The Art of the Metaobject Protocol (AMOP) is a 1991 book by Gregor Kiczales, Jim des Rivieres, and Daniel G. Bobrow (all three working for Xerox PARC) on the subject of metaobject protocol.

==Overview==
The book contains an explanation of what a metaobject protocol is, why it is desirable, and the de facto standard for the metaobject protocol supported by many Common Lisp implementations as an extension of the Common Lisp Object System, or CLOS.

A more complete and portable implementation of CLOS and the metaobject protocol, as defined in this book, was provided by Xerox PARC as Portable Common Loops.

The book presents a simplified CLOS implementation for Common Lisp called "Closette", which for the sake of pedagogical brevity does not include some of the more complex or exotic CLOS features such as forward-referencing of superclasses, full class and method redefinitions, advanced user-defined method combinations, and complete integration of CLOS classes with Common Lisp's type system.
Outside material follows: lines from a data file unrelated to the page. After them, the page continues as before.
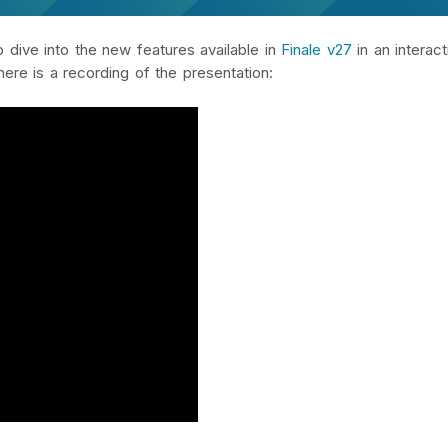
dive into the new features available in
Finale v27
in an interact
here is a recording of the presentation: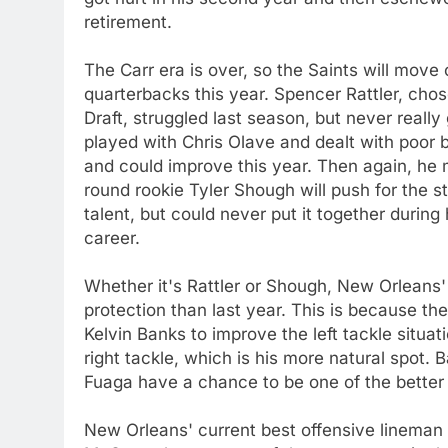
retirement.
The Carr era is over, so the Saints will move
quarterbacks this year. Spencer Rattler, chos
Draft, struggled last season, but never reall
played with Chris Olave and dealt with poor bl
and could improve this year. Then again, he
round rookie Tyler Shough will push for the s
talent, but could never put it together during 
career.
Whether it's Rattler or Shough, New Orleans'
protection than last year. This is because the
Kelvin Banks to improve the left tackle situati
right tackle, which is his more natural spot. 
Fuaga have a chance to be one of the better
New Orleans' current best offensive lineman 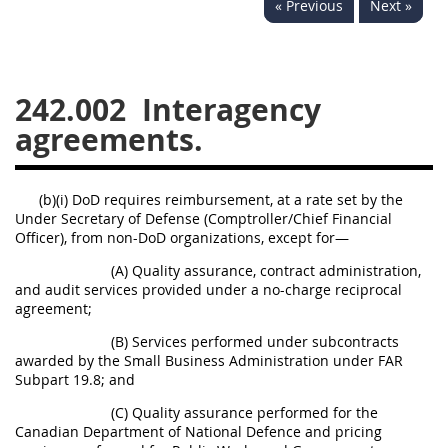
« Previous
Next »
229
230
231
232
233
234
235
236
237
238
239
240
242.002
Interagency
241
242
243
244
agreements.
245
246
247
248
249
250
251
252
(b)(i) DoD requires reimbursement, at a rate set by the
Under Secretary of Defense (Comptroller/Chief Financial
253
270
Officer), from non-DoD organizations, except for—
(A) Quality assurance, contract administration,
DFARS APPENDIX
and audit services provided under a no-charge reciprocal
agreement;
A
B
C
D
E
(B) Services performed under subcontracts
awarded by the Small Business Administration under FAR
F
G
H
I
Subpart 19.8; and
(C) Quality assurance performed for the
Canadian Department of National Defence and pricing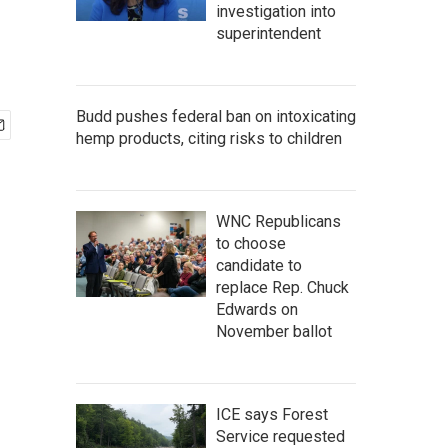
investigation into
superintendent
Budd pushes federal ban on intoxicating
hemp products, citing risks to children
WNC Republicans
to choose
candidate to
replace Rep. Chuck
Edwards on
November ballot
ICE says Forest
Service requested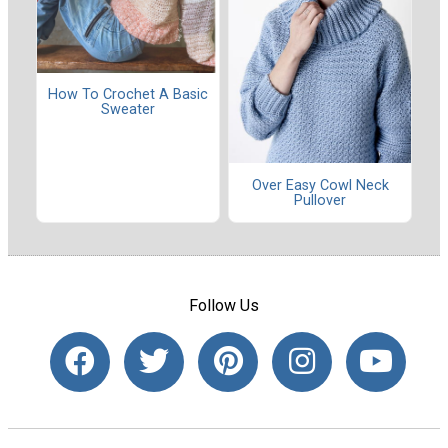
How To Crochet A Basic
Sweater
Over Easy Cowl Neck
Pullover
Follow Us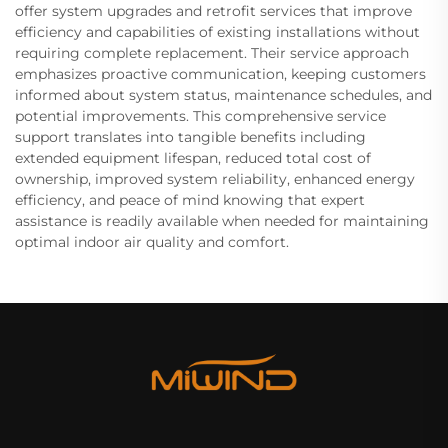
offer system upgrades and retrofit services that improve
efficiency and capabilities of existing installations without
requiring complete replacement. Their service approach
emphasizes proactive communication, keeping customers
informed about system status, maintenance schedules, and
potential improvements. This comprehensive service
support translates into tangible benefits including
extended equipment lifespan, reduced total cost of
ownership, improved system reliability, enhanced energy
efficiency, and peace of mind knowing that expert
assistance is readily available when needed for maintaining
optimal indoor air quality and comfort.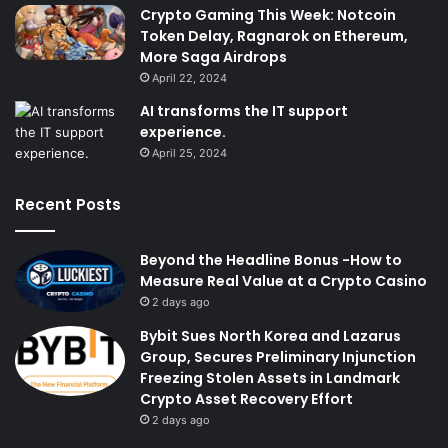
Crypto Gaming This Week: Notcoin
Token Delay, Ragnarok on Ethereum,
More Saga Airdrops
April 22, 2024
AI transforms the IT support
experience.
April 25, 2024
Recent Posts
Beyond the Headline Bonus -How to
Measure Real Value at a Crypto Casino
2 days ago
Bybit Sues North Korea and Lazarus
Group, Secures Preliminary Injunction
Freezing Stolen Assets in Landmark
Crypto Asset Recovery Effort
2 days ago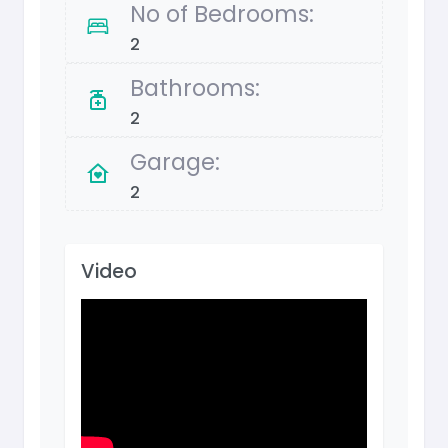
No of Bedrooms:
2
Bathrooms:
2
Garage:
2
Video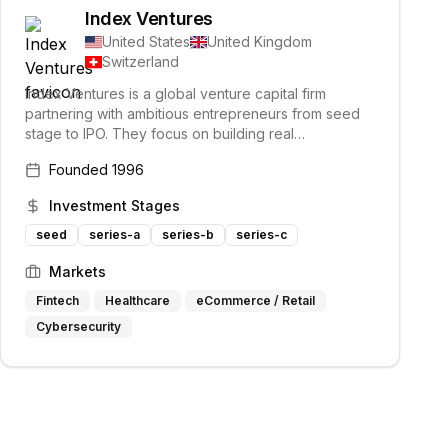
Index Ventures
United States
United Kingdom
Switzerland
Index Ventures is a global venture capital firm
partnering with ambitious entrepreneurs from seed
stage to IPO. They focus on building real
relationships with founders across various industries.
Founded
1996
Their investment philosophy emphasizes backing
visionaries and game-changers.
Investment Stages
seed
series-a
series-b
series-c
Markets
Fintech
Healthcare
eCommerce / Retail
Cybersecurity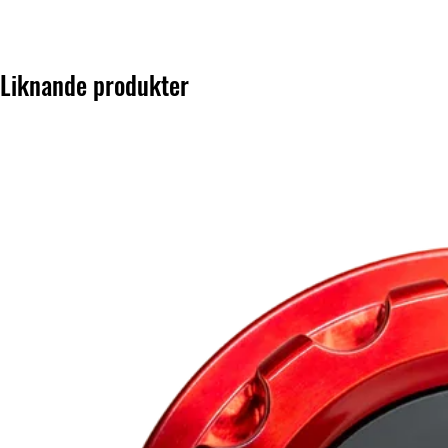
Liknande produkter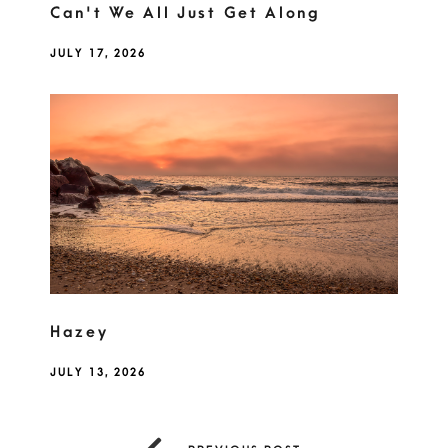
Can't We All Just Get Along
JULY 17, 2026
Hazey
JULY 13, 2026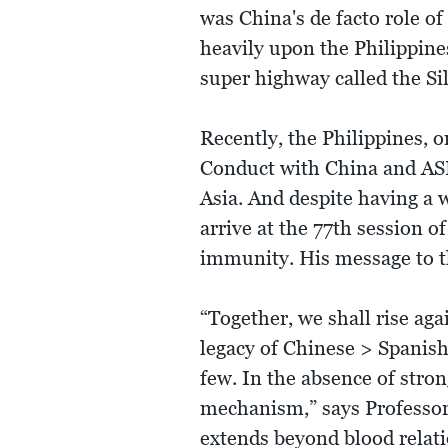
was China's de facto role o
heavily upon the Philippines
super highway called the Si
Recently, the Philippines, o
Conduct with China and ASE
Asia. And despite having a w
arrive at the 77th session 
immunity. His message to th
“Together, we shall rise ag
legacy of Chinese > Spanish 
few. In the absence of stron
mechanism,” says Professor A
extends beyond blood relati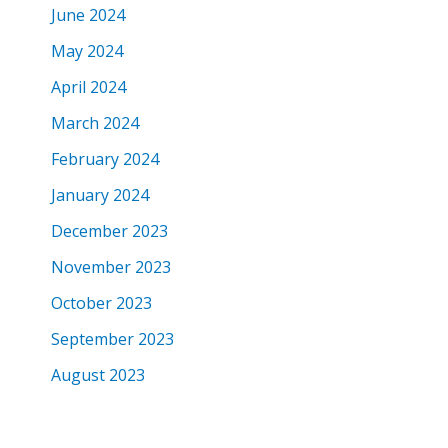
June 2024
May 2024
April 2024
March 2024
February 2024
January 2024
December 2023
November 2023
October 2023
September 2023
August 2023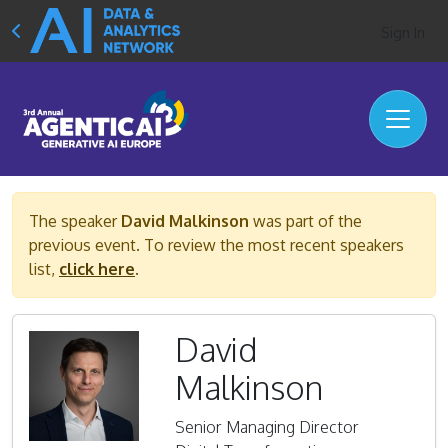
Sign In
The speaker
David Malkinson
was part of the
previous event. To review the most recent speakers
list,
click here
.
David
Malkinson
Senior Managing Director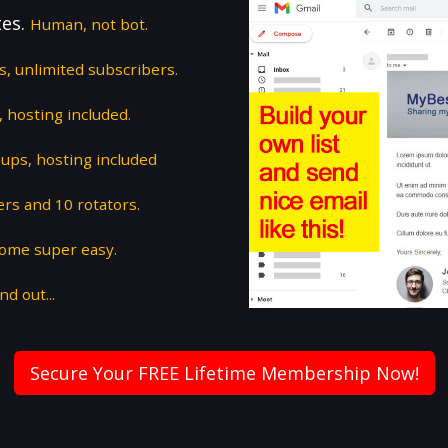
tes.
Human, not bot.
ts, unlimited subscribers.
 hosting included.
ups, hosting included
ers and 10 rotators.
some super easy.
nd out...
Secure Your FREE Lifetime Membership Now!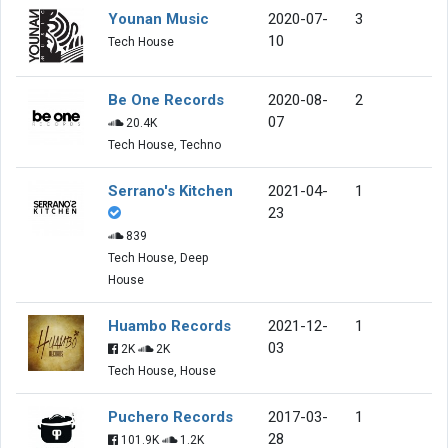
Younan Music
2020-07-
3
10
Tech House
Be One Records
2020-08-
2
07
20.4K
Tech House, Techno
Serrano's Kitchen
2021-04-
1
23
839
Tech House, Deep
House
Huambo Records
2021-12-
1
03
2K
2K
Tech House, House
Puchero Records
2017-03-
1
28
101.9K
1.2K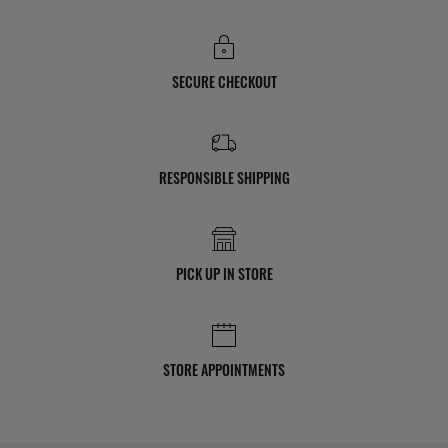
SECURE CHECKOUT
RESPONSIBLE SHIPPING
PICK UP IN STORE
STORE APPOINTMENTS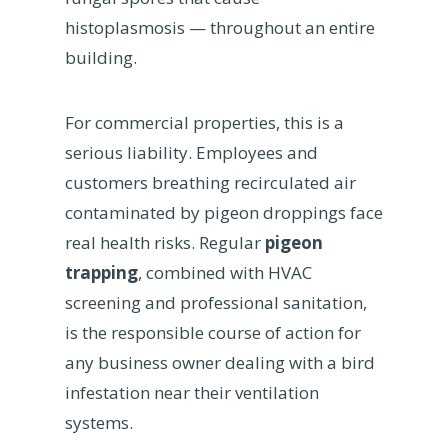
histoplasmosis — throughout an entire
building.
For commercial properties, this is a
serious liability. Employees and
customers breathing recirculated air
contaminated by pigeon droppings face
real health risks. Regular
pigeon
trapping
, combined with HVAC
screening and professional sanitation,
is the responsible course of action for
any business owner dealing with a bird
infestation near their ventilation
systems.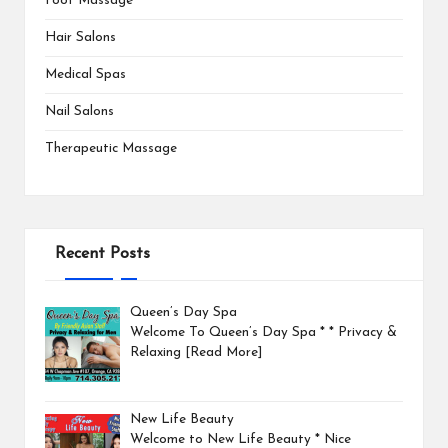
Foot Massage
Hair Salons
Medical Spas
Nail Salons
Therapeutic Massage
Recent Posts
Queen’s Day Spa
Welcome To Queen’s Day Spa * * Privacy &
Relaxing
[Read More]
New Life Beauty
Welcome to New Life Beauty * Nice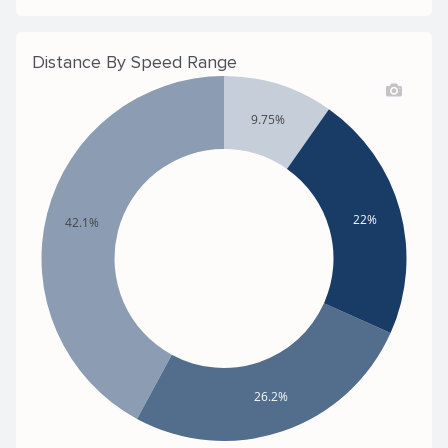
Distance By Speed Range
9.75%
22%
42.1%
26.2%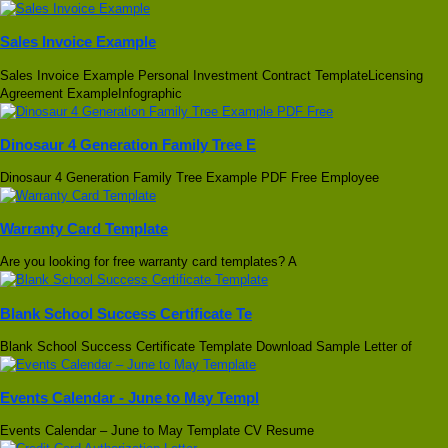
Sales Invoice Example
Sales Invoice Example Personal Investment Contract TemplateLicensing
Agreement ExampleInfographic
Dinosaur 4 Generation Family Tree E
Dinosaur 4 Generation Family Tree Example PDF Free Employee
Warranty Card Template
Are you looking for free warranty card templates? A
Blank School Success Certificate Te
Blank School Success Certificate Template Download Sample Letter of
Events Calendar - June to May Templ
Events Calendar – June to May Template CV Resume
It also lacks support for compilation and most error checking, since the purpose of Closette is not actual use, but simply to demonstrate the fundamental power and expressive flexibility of metaobject protocols as an application of the principles of the meta-circular evaluator.

In his 1997 talk at OOPSLA, Alan Kay called it "the best book anybody's written in ten years", and contended that it contained "some of the most profound insights, and the most practical insights about OOP", but was dismayed that it was written in a highly Lisp-centric and CLOS-specific fashion, calling it "a hard book for most people to read; if you don't know the Lisp culture, it's very hard to read".